_PROBLEM DESCRIPTION_
Check every line below for the word "ישיבה" and show those that hold it.

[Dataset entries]
BEGIN
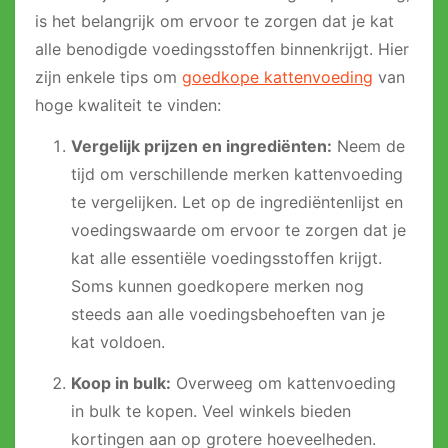
is het belangrijk om ervoor te zorgen dat je kat
alle benodigde voedingsstoffen binnenkrijgt. Hier
zijn enkele tips om
goedkope kattenvoeding
van
hoge kwaliteit te vinden:
Vergelijk prijzen en ingrediënten:
Neem de
tijd om verschillende merken kattenvoeding
te vergelijken. Let op de ingrediëntenlijst en
voedingswaarde om ervoor te zorgen dat je
kat alle essentiële voedingsstoffen krijgt.
Soms kunnen goedkopere merken nog
steeds aan alle voedingsbehoeften van je
kat voldoen.
Koop in bulk:
Overweeg om kattenvoeding
in bulk te kopen. Veel winkels bieden
kortingen aan op grotere hoeveelheden.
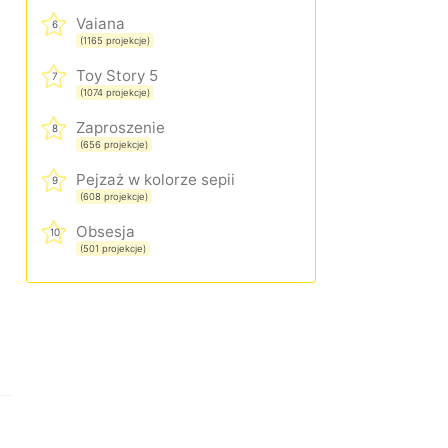
Vaiana
6
(1165 projekcje)
Toy Story 5
7
(1074 projekcje)
Zaproszenie
8
(656 projekcje)
Pejzaż w kolorze sepii
9
(608 projekcje)
Obsesja
10
(501 projekcje)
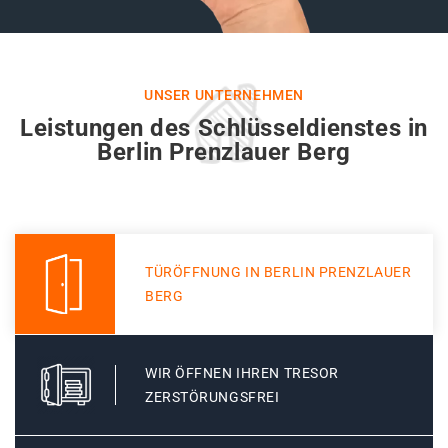
UNSER UNTERNEHMEN
Leistungen des Schlüsseldienstes in
Berlin Prenzlauer Berg
TÜRÖFFNUNG IN BERLIN PRENZLAUER
BERG
WIR ÖFFNEN IHREN TRESOR
ZERSTÖRUNGSFREI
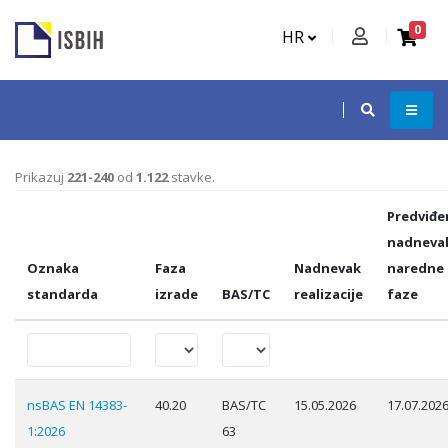
0
HR
Prikazuj
221-240
od
1.122
stavke.
Predviđe
nadneva
Oznaka
Faza
Nadnevak
naredne
standarda
izrade
BAS/TC
realizacije
faze
nsBAS EN 14383-
40.20
BAS/TC
15.05.2026
17.07.202
1:2026
63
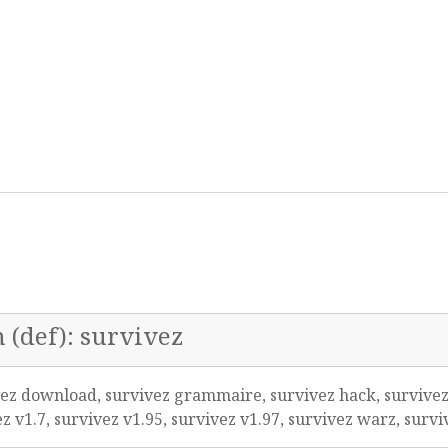
n (def): survivez
ez download, survivez grammaire, survivez hack, survivez m
z v1.7, survivez v1.95, survivez v1.97, survivez warz, surv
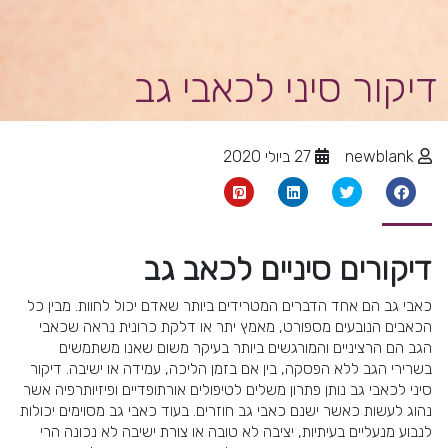
דיקור סיני לכאבי גב
newblank
27 ביולי 2020
דיקורים סיניים לכאב גב
כאבי גב הם אחד הדברים המטרידים ביותר שאדם יכול לחוות. מבין כל
הכאבים הנובעים מספורט, מאמץ יתר או דלקת כרונית נראה שכאבי
הגב הם הרציניים והמורגשים ביותר בעיקר משום שאנו משתמשים
בשרירי הגב ללא הפסקה, בין אם בזמן הליכה, עמידה או ישיבה. דיקור
סיני לכאבי גב נותן פתרון משלים לטיפולים אורתופדיים ופיזיותרפיה אשר
נהוג לעשות כאשר ישנם כאבי גב חוזרים. בעוד כאבי גב מסוימים יכולות
לנבוע מנעליים בעיתיות, יציבה לא טובה או צורת ישיבה לא נכונה הרי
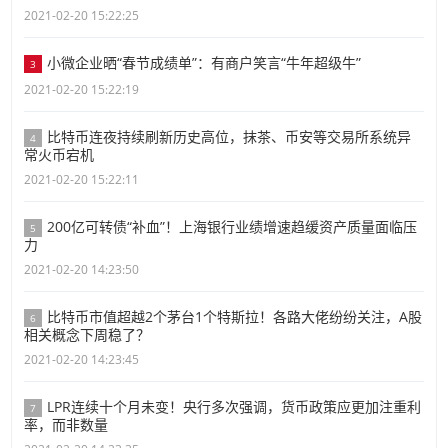
2021-02-20 15:22:25
小微企业晒“春节成绩单”：有商户笑言“牛年超级牛”
3
2021-02-20 15:22:19
比特币连夜持续刷新历史高位，抹茶、币安等交易所系统异
4
常火币宕机
2021-02-20 15:22:11
200亿可转债“补血”！上海银行业绩增速趋缓资产质量面临压
5
力
2021-02-20 14:23:50
比特币市值超越2个茅台1个特斯拉！各路大佬纷纷关注，A股
6
相关概念下周稳了？
2021-02-20 14:23:45
LPR连续十个月未变！央行多次强调，货币政策应更加注重利
7
率，而非数量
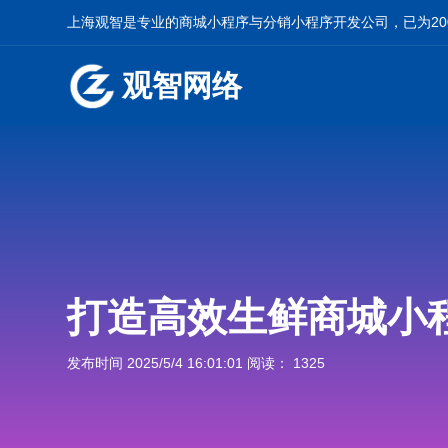
上海观智是专业的
商城小程序
与
分销小程序开发
公司，已为2
观智网络
打造高效生鲜商城小
发布时间 2025/5/4 16:01:01 阅读： 1325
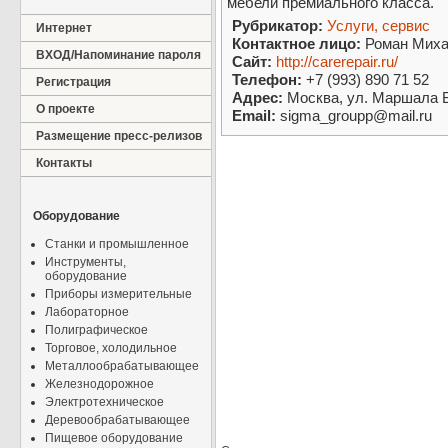
мебели премиального класса.
Рубрикатор:
Услуги, сервис
Интернет
Контактное лицо:
Роман Миха
ВХОД/Напоминание пароля
Сайт:
http://carerepair.ru/
Телефон:
+7 (993) 890 71 52
Регистрация
Адрес:
Москва, ул. Маршала Б
О проекте
Email:
sigma_groupp@mail.ru
Размещение пресс-релизов
Контакты
Оборудование
Станки и промышленное
Инструменты,
оборудование
Приборы измерительные
Лабораторное
Полиграфическое
Торговое, холодильное
Металлообрабатывающее
Железнодорожное
Электротехническое
Деревообрабатывающее
Пищевое оборудование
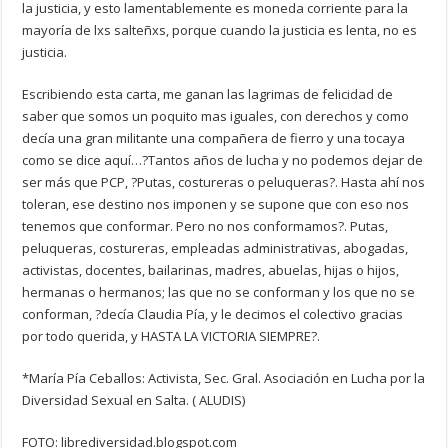
la justicia, y esto lamentablemente es moneda corriente para la
mayoría de lxs salteñxs, porque cuando la justicia es lenta, no es
justicia.
Escribiendo esta carta, me ganan las lagrimas de felicidad de
saber que somos un poquito mas iguales, con derechos y como
decía una gran militante una compañera de fierro y una tocaya
como se dice aquí…?Tantos años de lucha y no podemos dejar de
ser más que PCP, ?Putas, costureras o peluqueras?. Hasta ahí nos
toleran, ese destino nos imponen y se supone que con eso nos
tenemos que conformar. Pero no nos conformamos?. Putas,
peluqueras, costureras, empleadas administrativas, abogadas,
activistas, docentes, bailarinas, madres, abuelas, hijas o hijos,
hermanas o hermanos; las que no se conforman y los que no se
conforman, ?decía Claudia Pía, y le decimos el colectivo gracias
por todo querida, y HASTA LA VICTORIA SIEMPRE?.
*María Pía Ceballos: Activista, Sec. Gral. Asociación en Lucha por la
Diversidad Sexual en Salta. ( ALUDIS)
FOTO: librediversidad.blogspot.com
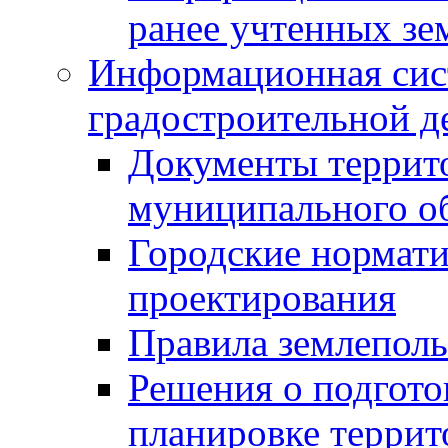
ранее учтенных зе
Информационная сис
градостроительной д
Документы террит
муниципального о
Городские нормати
проектирования
Правила землеполь
Решения о подгото
планировке террит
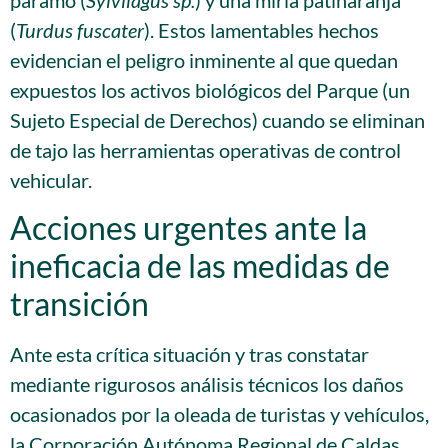
(
Turdus fuscater
)
. Estos lamentables hechos
evidencian el peligro inminente al que quedan
expuestos los activos biológicos del Parque (un
Sujeto Especial de Derechos) cuando se eliminan
de tajo las herramientas operativas de control
vehicular
.
Acciones urgentes ante la
ineficacia de las medidas de
transición
Ante esta crítica situación y tras constatar
mediante rigurosos análisis técnicos los daños
ocasionados por la oleada de turistas y vehículos,
la Corporación Autónoma Regional de Caldas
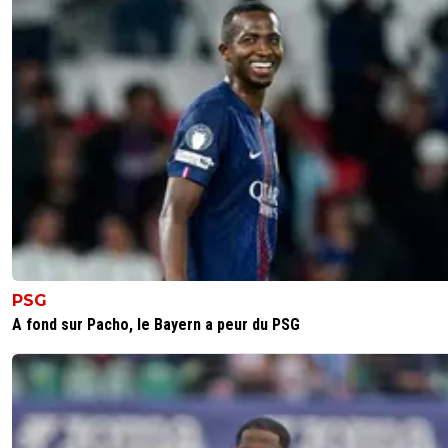
PSG
A fond sur Pacho, le Bayern a peur du PSG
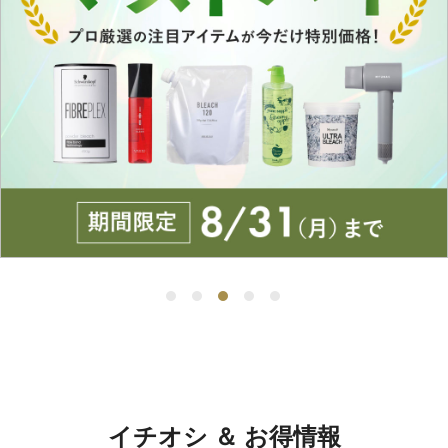
イチオシ ＆ お得情報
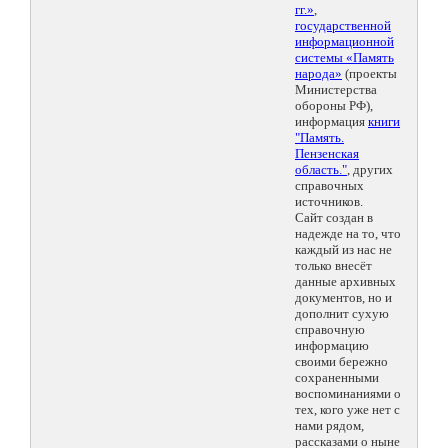
гг.»
,
государственной
информационной
системы «Память
народа»
(проекты
Министерства
обороны РФ),
информация
книги
"Память.
Пензенская
область."
, других
справочных
источников.
Сайт создан в
надежде на то, что
каждый из нас не
только внесёт
данные архивных
документов, но и
дополнит сухую
справочную
информацию
своими бережно
сохраненными
воспоминаниями о
тех, кого уже нет с
нами рядом,
рассказами о ныне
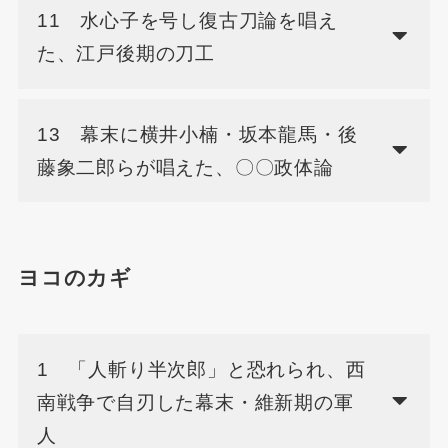
11 水心子を号し復古刀論を唱え
た、江戸後期の刀工
13 幕末に横井小楠・坂本龍馬・後
藤象二郎らが唱えた、〇〇政体論
ヨコのカギ
1 「人斬り半次郎」と恐れられ、西
南戦争で自刃した幕末・維新期の軍
人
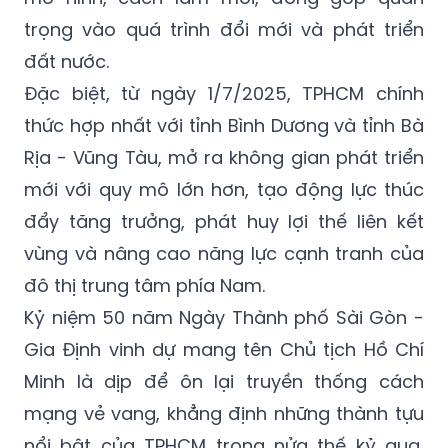
trọng vào quá trình đổi mới và phát triển
đất nước.
Đặc biệt, từ ngày 1/7/2025, TPHCM chính
thức hợp nhất với tỉnh Bình Dương và tỉnh Bà
Rịa - Vũng Tàu, mở ra không gian phát triển
mới với quy mô lớn hơn, tạo động lực thúc
đẩy tăng trưởng, phát huy lợi thế liên kết
vùng và nâng cao năng lực cạnh tranh của
đô thị trung tâm phía Nam.
Kỷ niệm 50 năm Ngày Thành phố
Sài Gòn -
Gia Định
vinh dự mang tên Chủ tịch Hồ Chí
Minh là dịp để ôn lại truyền thống cách
mạng vẻ vang, khẳng định những thành tựu
nổi bật của TPHCM trong nửa thế kỷ qua,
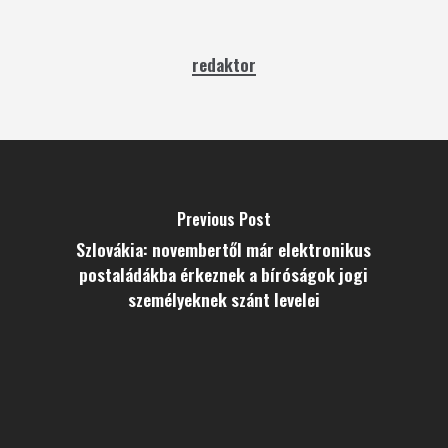
redaktor
Previous Post
Szlovákia: novembertől már elektronikus
postaládákba érkeznek a bíróságok jogi
személyeknek szánt levelei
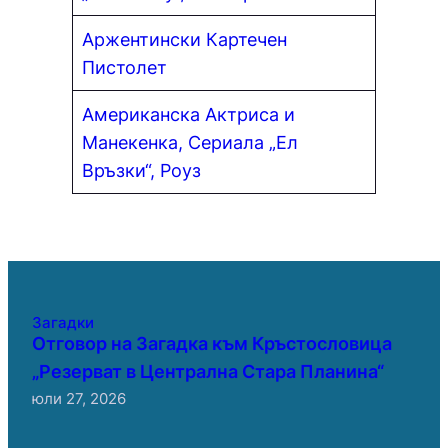
Аржентински Картечен
Пистолет
Американска Актриса и
Манекенка, Сериала „Ел
Връзки“, Роуз
Загадки
Отговор на Загадка към Кръстословица
„Резерват в Централна Стара Планина“
юли 27, 2026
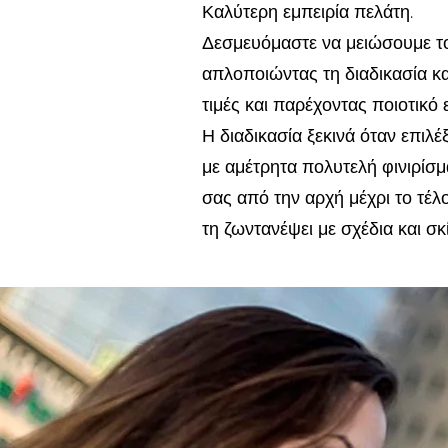
Καλύτερη εμπειρία πελάτη.
Δεσμευόμαστε να μειώσουμε το
απλοποιώντας τη διαδικασία κ
τιμές και παρέχοντας ποιοτικό 
Η διαδικασία ξεκινά όταν επιλέ
με αμέτρητα πολυτελή φινιρίσ
σας από την αρχή μέχρι το τέλ
τη ζωντανέψει με σχέδια και σκ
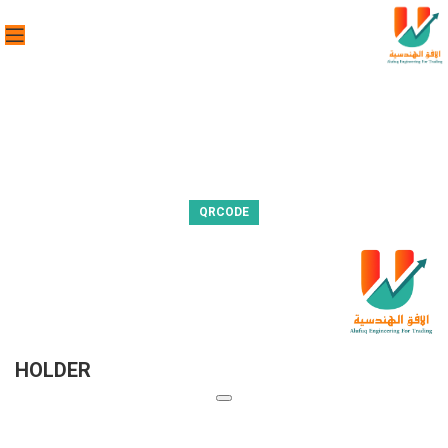
QRCODE
HOLDER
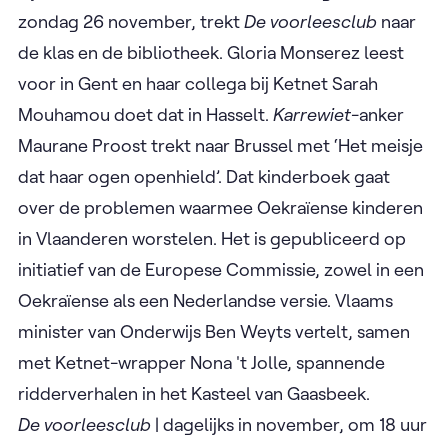
zondag 26 november, trekt
De voorleesclub
naar
de klas en de bibliotheek. Gloria Monserez leest
voor in Gent en haar collega bij Ketnet Sarah
Mouhamou doet dat in Hasselt.
Karrewiet
-anker
Maurane Proost trekt naar Brussel met ‘Het meisje
dat haar ogen openhield’. Dat kinderboek gaat
over de problemen waarmee Oekraïense kinderen
in Vlaanderen worstelen. Het is gepubliceerd op
initiatief van de Europese Commissie, zowel in een
Oekraïense als een Nederlandse versie. Vlaams
minister van Onderwijs Ben Weyts vertelt, samen
met Ketnet-wrapper Nona 't Jolle, spannende
ridderverhalen in het Kasteel van Gaasbeek.
De voorleesclub
| dagelijks in november, om 18 uur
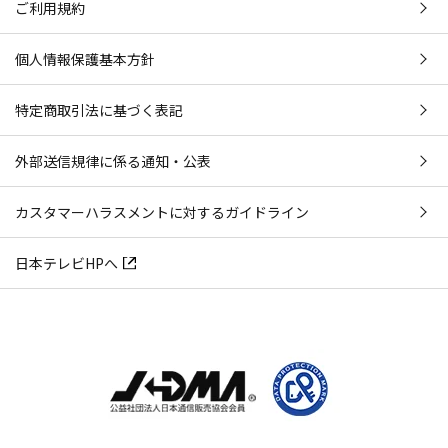
ご利用規約
個人情報保護基本方針
特定商取引法に基づく表記
外部送信規律に係る通知・公表
カスタマーハラスメントに対するガイドライン
日本テレビHPへ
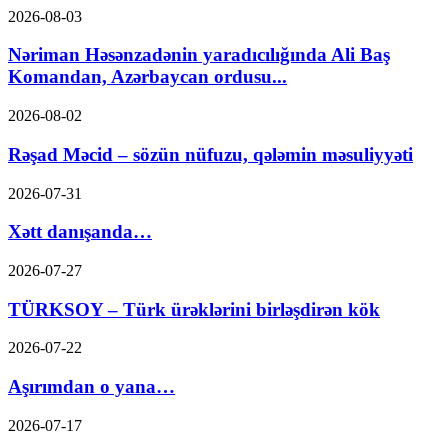
2026-08-03
Nəriman Həsənzadənin yaradıcılığında Ali Baş
Komandan, Azərbaycan ordusu...
2026-08-02
Rəşad Məcid – sözün nüfuzu, qələmin məsuliyyəti
2026-07-31
Xətt danışanda…
2026-07-27
TÜRKSOY – Türk ürəklərini birləşdirən kök
2026-07-22
Aşırımdan o yana…
2026-07-17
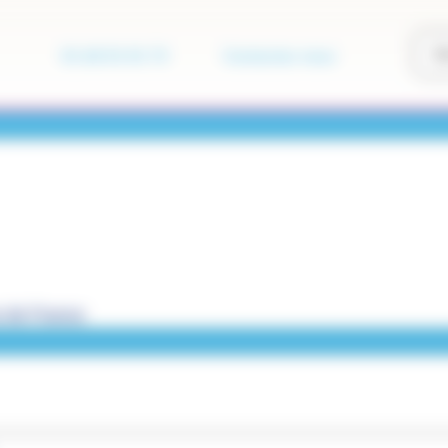
01 60 01 01 73
Contactez-nous
 de France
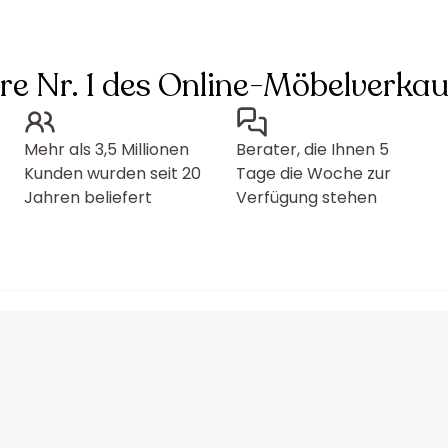
hre Nr. 1 des Online-Möbelverkau
Mehr als 3,5 Millionen
Berater, die Ihnen 5
Kunden wurden seit 20
Tage die Woche zur
Jahren beliefert
Verfügung stehen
END
_EXPECTED ANSWER_
בשרירי הגב ללא הפסקה, בין אם בזמן הליכה, עמידה או ישיבה. דיקור
לנבוע מנעליים בעיתיות, יציבה לא טובה או צורת ישיבה לא נכונה הרי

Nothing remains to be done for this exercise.